[Saved entries]
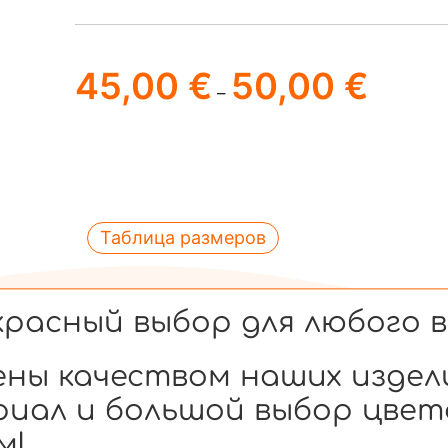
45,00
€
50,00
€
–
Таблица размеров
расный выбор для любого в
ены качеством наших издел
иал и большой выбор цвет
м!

--

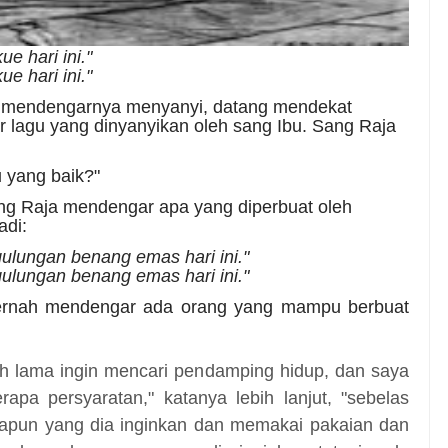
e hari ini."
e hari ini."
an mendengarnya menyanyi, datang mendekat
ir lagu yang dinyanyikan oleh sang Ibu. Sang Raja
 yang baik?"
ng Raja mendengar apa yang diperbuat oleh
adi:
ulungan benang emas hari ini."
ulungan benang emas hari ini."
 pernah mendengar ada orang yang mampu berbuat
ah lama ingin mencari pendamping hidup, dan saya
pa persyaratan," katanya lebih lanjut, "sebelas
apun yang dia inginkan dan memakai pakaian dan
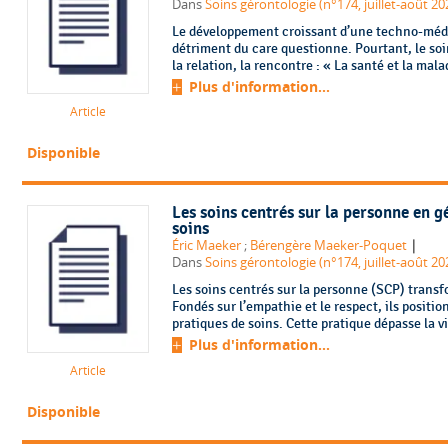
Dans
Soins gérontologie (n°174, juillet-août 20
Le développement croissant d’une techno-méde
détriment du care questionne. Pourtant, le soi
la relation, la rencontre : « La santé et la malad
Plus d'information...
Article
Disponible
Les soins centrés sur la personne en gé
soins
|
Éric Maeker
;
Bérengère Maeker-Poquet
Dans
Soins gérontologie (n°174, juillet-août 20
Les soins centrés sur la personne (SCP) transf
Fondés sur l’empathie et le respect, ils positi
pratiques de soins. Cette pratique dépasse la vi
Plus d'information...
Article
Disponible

* * *

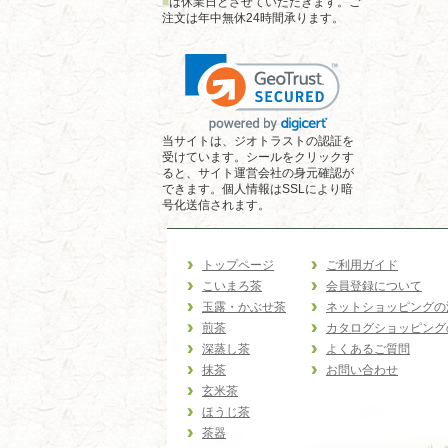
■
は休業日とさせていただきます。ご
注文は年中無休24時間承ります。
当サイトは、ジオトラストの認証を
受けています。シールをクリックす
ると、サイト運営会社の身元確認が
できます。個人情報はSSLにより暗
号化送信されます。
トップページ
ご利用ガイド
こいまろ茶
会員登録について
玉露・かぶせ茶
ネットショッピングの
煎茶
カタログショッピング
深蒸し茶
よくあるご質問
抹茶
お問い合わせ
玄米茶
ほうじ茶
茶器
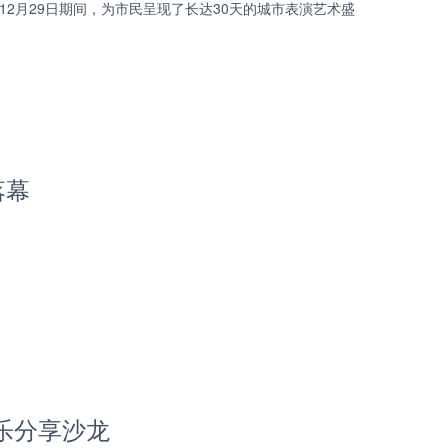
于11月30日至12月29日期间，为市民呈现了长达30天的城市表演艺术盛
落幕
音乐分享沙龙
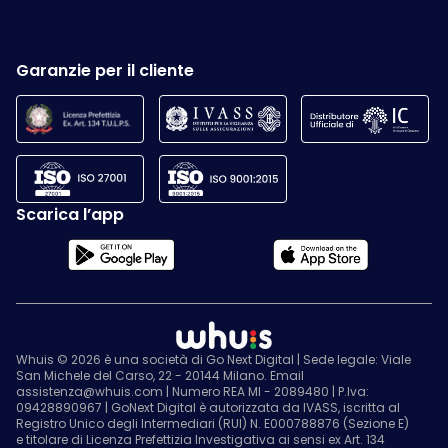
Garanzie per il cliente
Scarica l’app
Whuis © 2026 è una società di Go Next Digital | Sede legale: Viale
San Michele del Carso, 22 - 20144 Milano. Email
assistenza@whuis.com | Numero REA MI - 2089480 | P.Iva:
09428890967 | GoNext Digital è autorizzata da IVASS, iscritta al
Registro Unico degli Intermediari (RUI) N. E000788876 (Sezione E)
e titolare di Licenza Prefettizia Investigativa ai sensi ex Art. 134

- [Task item]:
Restate word for word only the lines above from the line containing "Whuis © 2026" to the line containing "e titolare di", both of them included.

- [Solution for this task]:
Whuis © 2026 è una società di Go Next Digital | Sede legale: Viale
San Michele del Carso, 22 - 20144 Milano. Email
assistenza@whuis.com | Numero REA MI - 2089480 | P.Iva:
09428890967 | GoNext Digital è autorizzata da IVASS, iscritta al
Registro Unico degli Intermediari (RUI) N. E000788876 (Sezione E)
e titolare di Licenza Prefettizia Investigativa ai sensi ex Art. 134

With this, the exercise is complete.